I may also add a description field to the otherwise totally abstract tables in English as a default language, as well as having an English set of entries in the text tables.

When it comes to making the updates and keeping the different translations in sync, that is and always will be a purely manual process, although I can certainly build something to bring incomplete records to the user's attention. Moreover, the text changes once in a blue moon - it's scientific information - so this is not going to be a huge issue.

I'm not keeping ALL the text in a single table for the entire system - I've tried that before and usually found that it get horribly messy. It's rare that there is enough text re-use in more than one area to warrant it. In fact, in the old version, there's a "Notes" table and a "Descriptions" table linked all over the place. A day of checking it (that's the kind of job where I adore Access!) I've shown that none of the entries is used more than once! So I'm shifting them all back to live with the data to which they pertain, albeit in a bunch of <this_kind_of_data>_text fields. It's also allowing me to tailor the nvarchar widths to something appropriate, rather than the old system that fudged everything into 255. (Pick-a-number style design).

It's starting to form a shape now. I love this - taking someone else's messed up data and showing that instead of having nearly 200 tables with dozens of them having almost identical structures and culling and normalising it down to around fifty tables. Much more elegant, although the data transfer looks like it's going to have around 200 steps to it! A huge chunk of the work is going into building an Access data transfer tool (DTS is not an option for a bunch of reasons outside my control) and building this tool is actually driving the final data structure.

Thanks for the reply. I work with one other developer, who's a UI/object-head, and doesn't appreciate the beauty of normalisation and sweetly tuned indexes! It's good to unload data-thoughts to other data-heads.

Anders Pedersen SSChampion Points: 11410 More actions · Answer 3

I would store one record per language, just like sys.messages does. Makes it easy to add another language later if determined there is a need for it.

bledu SSChampion Points: 12335 More actions · Answer 4

A huge chunk of the work is going into building an Access data transfer tool (DTS is not an option for a bunch of reasons outside my control) and building this tool is actually driving the final data structure.

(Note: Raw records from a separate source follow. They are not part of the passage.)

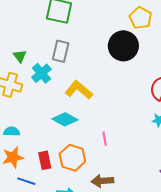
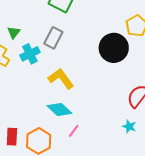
cyan diamond: (65, 119) -> (59, 110), moved
pink line: (105, 139) -> (74, 131), turned 32

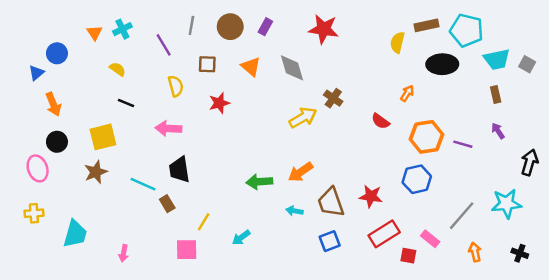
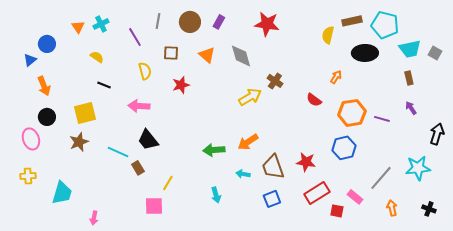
black trapezoid: (179, 170) -> (148, 140), turned -30
cyan arrow: (241, 237) -> (216, 195), moved, turned -70
pink arrow: (124, 253) -> (94, 218), moved

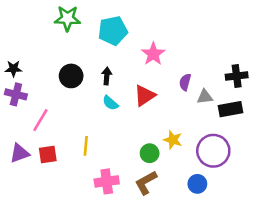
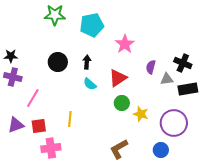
black cross: (237, 76) -> (183, 63), moved, turned 30
green circle: (150, 153) -> (122, 103), moved
pink cross: (107, 181) -> (51, 148), moved

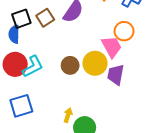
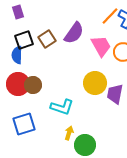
pink trapezoid: (112, 47) -> (101, 46), moved
brown circle: (70, 65) -> (33, 85), moved
cyan L-shape: (33, 66) -> (62, 107), moved, turned 45

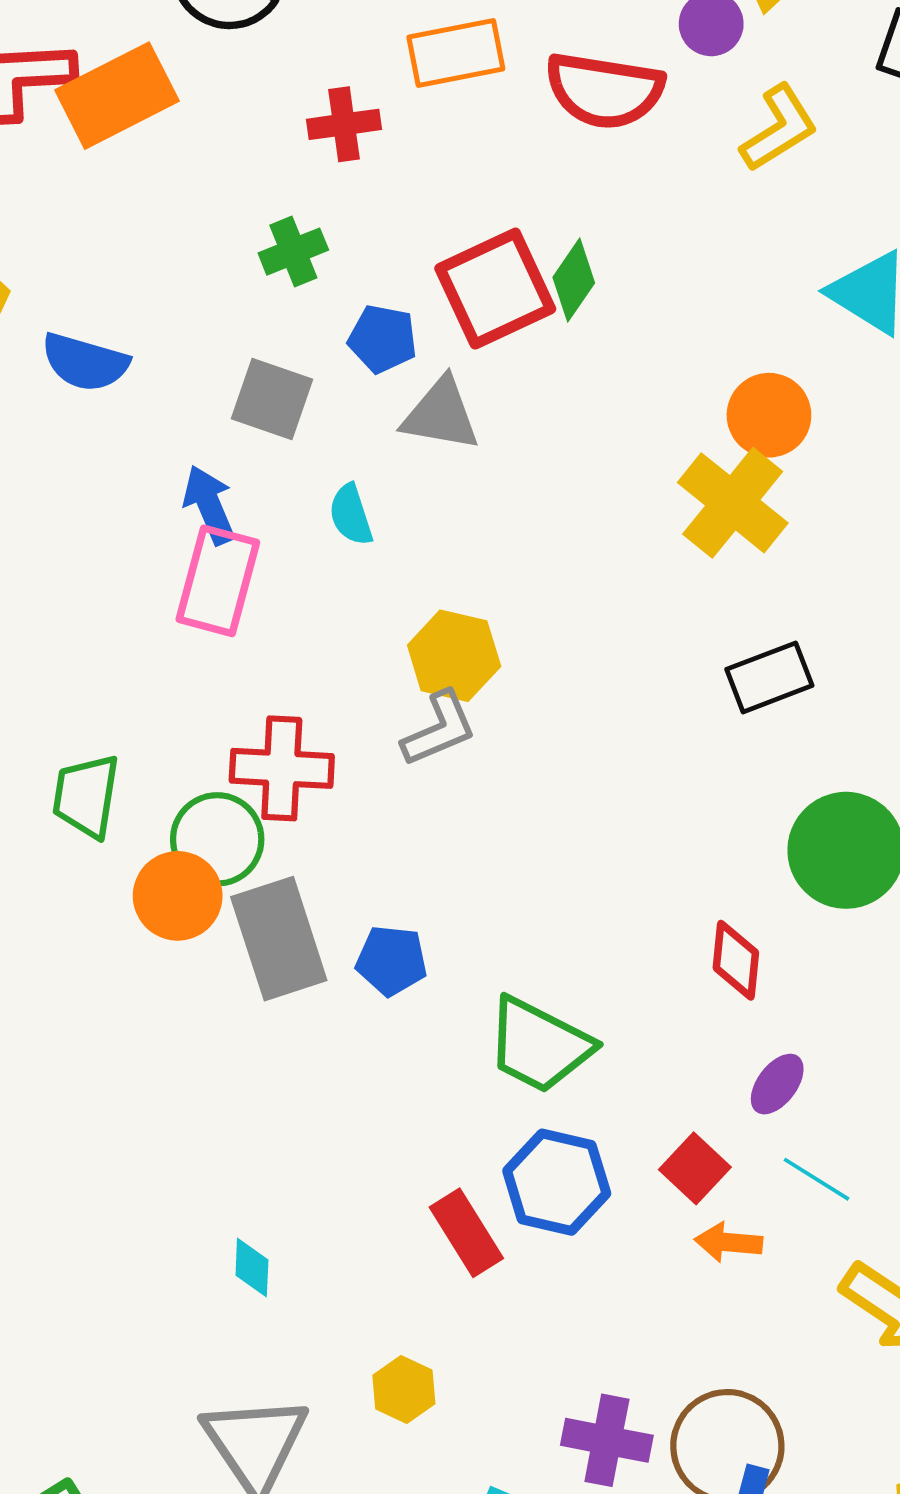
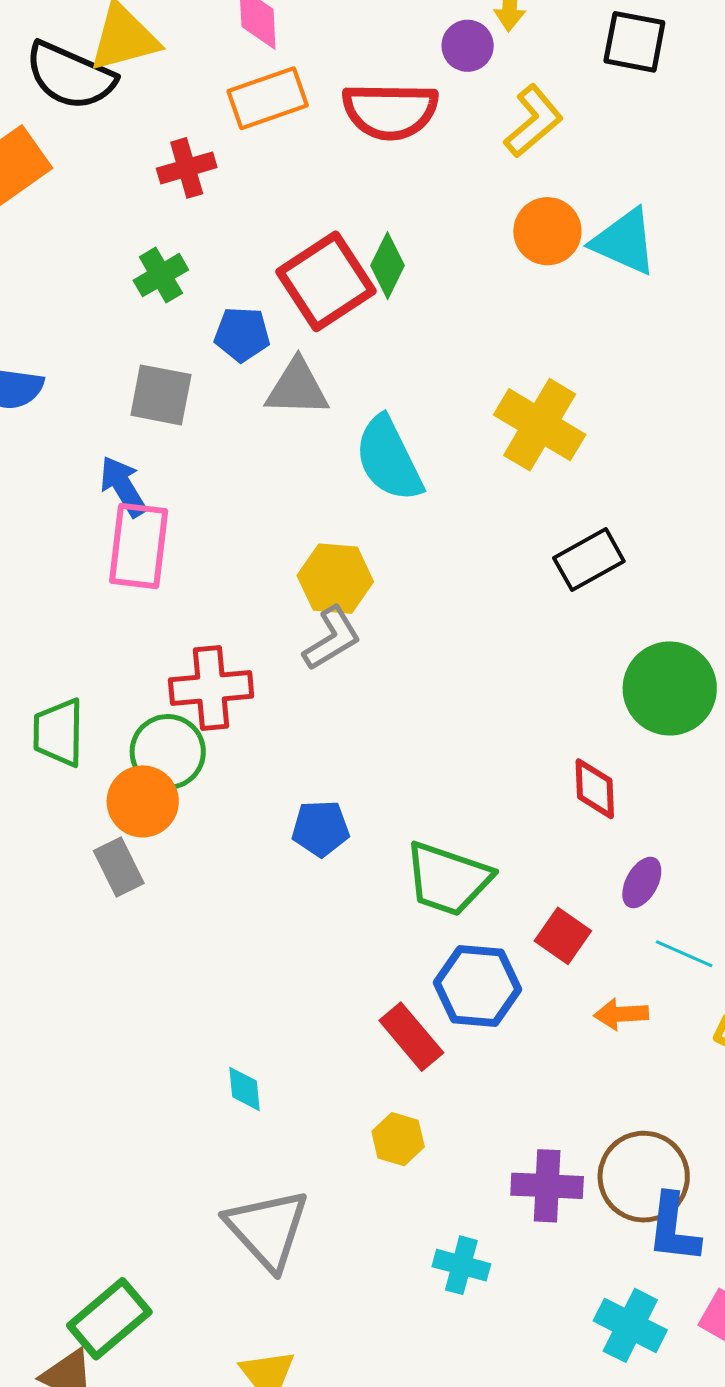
orange circle: (769, 415) -> (547, 231), moved
cyan semicircle: (351, 515) -> (389, 459), moved, size x1.8
gray rectangle: (279, 939) -> (119, 867), moved, size x0.6
red square: (695, 1168) -> (563, 936), moved
yellow hexagon: (404, 1390) -> (398, 1139), moved

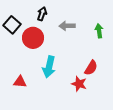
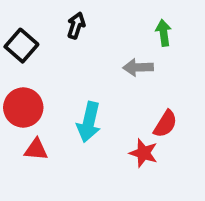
gray arrow: (67, 26) -> (138, 67), moved
green arrow: (99, 31) -> (164, 33), moved
red circle: (33, 38) -> (23, 107), moved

if you can be bothered, you can use smo with one of the .net languages to do some of the stuff that dts might have done.

and also remember to use nvarchar, nchar ... etc instead of varchar, char ... etc

is too much to ask what the application is doing? you could consider using the internationalisation features in .net

Everything you can imagine is real.

Andrew_Webster SSChasing Mays Points: 630 More actions · Answer 5

I'm not writing the front end, just handling the data. It's an application to store and display taxonomic information about biological species, a bit like ITIS. The client has specified that the front end has to be written in PHP, so we've got none of the snuggly .NET luxuries. I've got zero experience with PHP and it's another developer handling that, so unless/until we discover that PHP has a miraculous bunch of i18n powers, then we're doing it all in the data.

I'm going for handling the language just like it's another attribute of the data. In some areas where there's a tree of related look-up data I'm using the language_id in each table to form part of the join between tables. This allows me to have at each level a table that contains no more than an id and a sort_order, and a second table which uses that id as a FK, has a PK of it's own, a nvarchar field to hold the text and a language_id field. So then I'll write (maybe generate, might not be worth the effort writing the template) a bunch of SPs that take the language_id as a parameter and return the joined tables so that as far as the front end is concerned, the pair are just one table of an id, a sort order, and the text in the current language.